Богдан весь отдался хозяйственным заботам и чувствовал, как этот новый прилив деятельности и окружающая его любовь с каждым днем усмиряли и исцеляли его душевные боли; он мог бы считать себя даже счастливым, если, бы этот мирный труд не нарушался неумолкающими мыслями о будущем да криком голодных, стекавшихся к нему ежедневно. А их являлись целые толпы. Это были жалкие, оборванные люди, с заросшими лицами, всклокоченными волосами. Женщины были измождены и худы, дети все казалися слепленными из какого то прозрачного желтого воска, с одутловатыми щеками и большими животами, мешавшими им ходить.

Когда морозным утром Богдан выходил на крыльцо, они уже толпились кругом, жалкие, голодные, заворачиваясь в рваные свитки.

– Господи! Что делать мне с вами? – спрашивал Богдан, окидывая сострадательным взглядом дрожащую толпу.

– Что хочешь, батьку, только не гони: умрем тут, все равно идти нам некуда! – стонали жалобные голоса.

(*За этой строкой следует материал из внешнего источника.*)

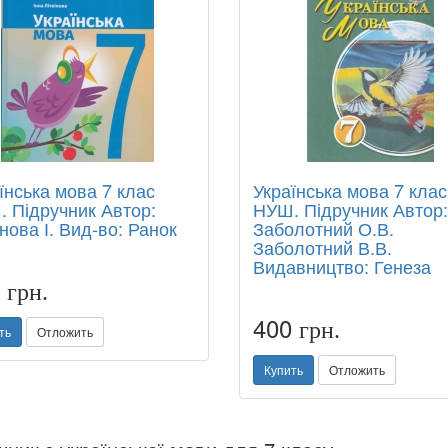
їнська мова 7 клас
Українська мова 7 клас
 Підручник Автор:
НУШ. Підручник Автор:
інова І. Вид-во: Ранок
Заболотний О.В.
Заболотний В.В.
Видавництво: Генеза
0
грн.
400
грн.
ть
Отложить
Купить
Отложить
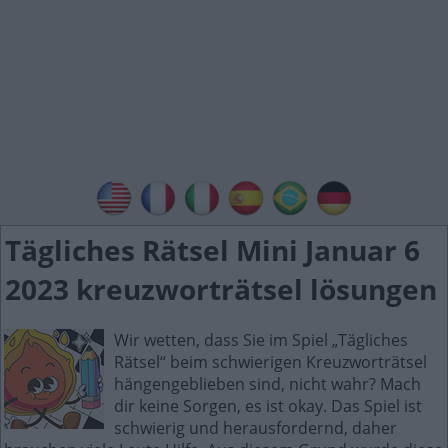
Tägliches Rätsel Mini Januar 6
2023 kreuzworträtsel lösungen
Wir wetten, dass Sie im Spiel „Tägliches
Rätsel“ beim schwierigen Kreuzworträtsel
hängengeblieben sind, nicht wahr? Mach
dir keine Sorgen, es ist okay. Das Spiel ist
schwierig und herausfordernd, daher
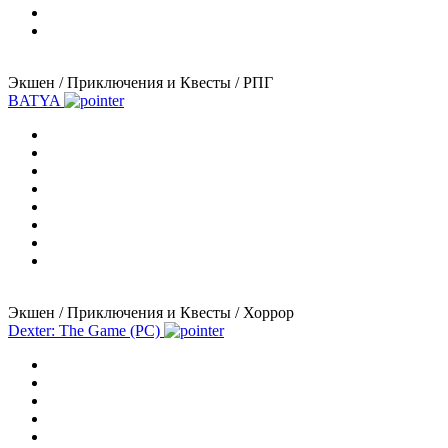
Экшен / Приключения и Квесты / РПГ
BATYA
Экшен / Приключения и Квесты / Хоррор
Dexter: The Game (PC)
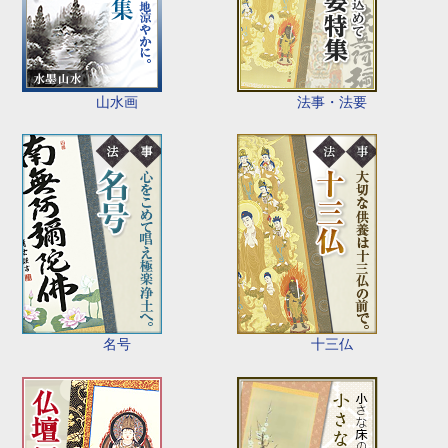
山水画
法事・法要
名号
十三仏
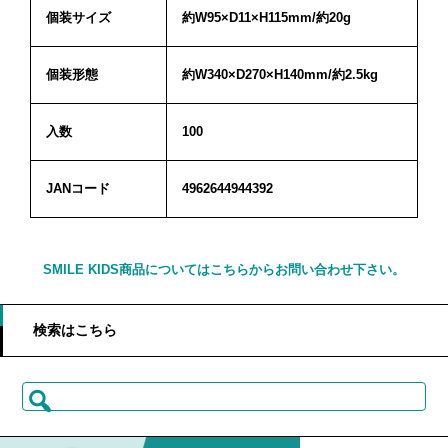
個装サイズ
約W95×D11×H115mm/約20g
個装形態
約W340×D270×H140mm/約2.5kg
入数
100
JANコード
4962644944392
SMILE KIDS商品についてはこちらからお問い合わせ下さい。
検索はこちら
検
索:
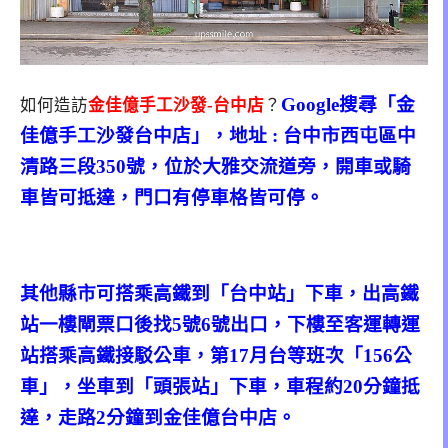
Google搜尋「金
如何造訪
金佳億手工沙發-台中店
？
佳億手工沙發台中店」，地址 : 台中市西屯區中
清路三段350號，位於大雅交流道旁，開車或騎
車皆可抵達，門口有停車格皆可停。
其他縣市可搭乘高鐵到「台中站」下車，出高鐵
站一樓閘票口後找5號6號出口，下樓至客運轉運
站搭乘高鐵接駁公車，第17月台等班次「156公
車」，坐車到「頭張站」下車，車程約20分鐘抵
達，走路2分鐘到金佳億台中店。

– Да откуда вы все? – изумлялся Богдан.

– Из табора Гуни! – раздавалось из некоторых углов.

– Почему же не идете назад, к своим владельцам? Коронный гетман прощает всех.

– Эх, батьку Богдане! – выступил из толпы старый, седой дед. – Ведь сам ты добре знаешь, какое гетманское прощенье! От добра люди холодной зимой из теплой хаты це побегут... Истребил наше жилье и добро Потоцкий, ограбил последнее, чего не мог забрать – пожег. Хлебом лошадей кормил, а людей, что вернулись назад на свои насиженные гнезда, на пали сажать велел, канчуками до смерти засекал. Сколько наших померзло в глубоких оврагах! – махнул дед рукою, утирая рукавом подслеповатые глаза. – Вот сколько этих сирот подобрали мы, – указал он на группу детей, испуганных, грязных, с окоченелыми руками, с глазами, опухшими от слез. Грудных то побросали, пусть уж замерзают на материнской груди, – все равно им не жить! А там у господа бога им, невинным ангеляткам, – задрожал голос деда, – теплый приют. Не гони нас, батьку, прими хоть за харч! – сбросил он шапку и низко поклонился перед Богданом, а за ним обнажились все всклокоченные головы, и послышался робкий плач женщин да тоскливый писк детей. – Верными слугами до самой смерти будем! – Голова старика затряслась, и красные глаза заслезились. – Ой поверь, батьку, не легко кидать насиженные гнезда в такие года!

– Диду, да разве у меня может быть такое в думке – отгонять своих кровных людей? Только вот горе, что девать то вас некуда, – отворачивался в сторону Хмельницкий, – полон весь двор, все жилья, даже у подсусидков...

– Есть, дядьку, есть куда! – раздавался за ним каждый раз дрожащий голос. Богдан оглядывался и видел бледную Ганну. – Мы поместим их в сараи, в коморы, дядьку, – говорила она, запинаясь от волнения, – нельзя же так выгнать этих людей!

– Хорошо, моя ясочко, хорошо, – ласково улыбался ей Богдан, – веди их, накорми да выдай хоч кожухов, а мы уж там придумаем, что делать.

Но, однако, придумывать было довольно трудно, потому что уже и двор Богдана был переполнен, и у каждого подсусидка ютилось по два, по три бедняка, а приток их не уменьшался.